公爵様の最愛なる悪役花嫁~旦那様の溺愛から逃げられません~

「ディアナ! お前は一体、なにをしているのだ!」とペラム伯爵の怒鳴り声が響く。

厳しい表情の男性三人に取り囲まれた彼女は、驚きに怯えを混ぜたような顔をしているが、まだ事態すべてを把握しきれていないみたい。

寝室に入らずに、開け放たれたドア前で立ち止まっている私に、「クレア!」と呼びかけ、助けを求めてくる。

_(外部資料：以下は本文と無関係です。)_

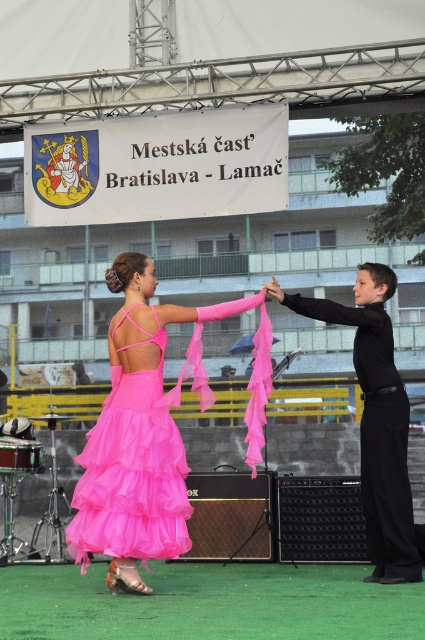 Question: Is matte pink tulle dress at center positioned before black smooth pants at right?

Choices:
 (A) no
 (B) yes

Answer: (B)

Question: Among these objects, which one is nearest to the camera?

Choices:
 (A) black smooth pants at right
 (B) matte pink tulle dress at center

Answer: (B)

Question: In this image, where is matte pink tulle dress at center located relative to black smooth pants at right?

Choices:
 (A) above
 (B) below

Answer: (A)

Question: Does matte pink tulle dress at center appear under black smooth pants at right?

Choices:
 (A) yes
 (B) no

Answer: (B)

Question: Which object appears closest to the camera in this image?

Choices:
 (A) black smooth pants at right
 (B) matte pink tulle dress at center

Answer: (B)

「お父様もオルドリッジ公爵も、なにかを勘違いしていらっしゃるわ。クレアから、説明してあげて!」


彼女の必死の求めに、私は冷たく言い返す。


「もう説明しました。ディアナさんが屋敷の中で隠れんぼを始めた話を。まさかジェイル様の寝室に隠れているとは思いもしませんでしたわ」

「隠れんぼですって!? 私はーー」


話が違うと反論しようとした彼女だが、その言葉は遮られてしまう。

ペラム伯爵が娘の頬を平手打ちしたからだ。


パチンと痛そうな音が響くと、たちまちディアナ嬢の瞳には涙が溢れる。

信じられないと言いたげに、叩かれた頬に手を当てているところを見ると、普段のペラム伯爵はお転婆な彼女を甘やかし、きつく叱ったことがなかったのだろうと推測できた。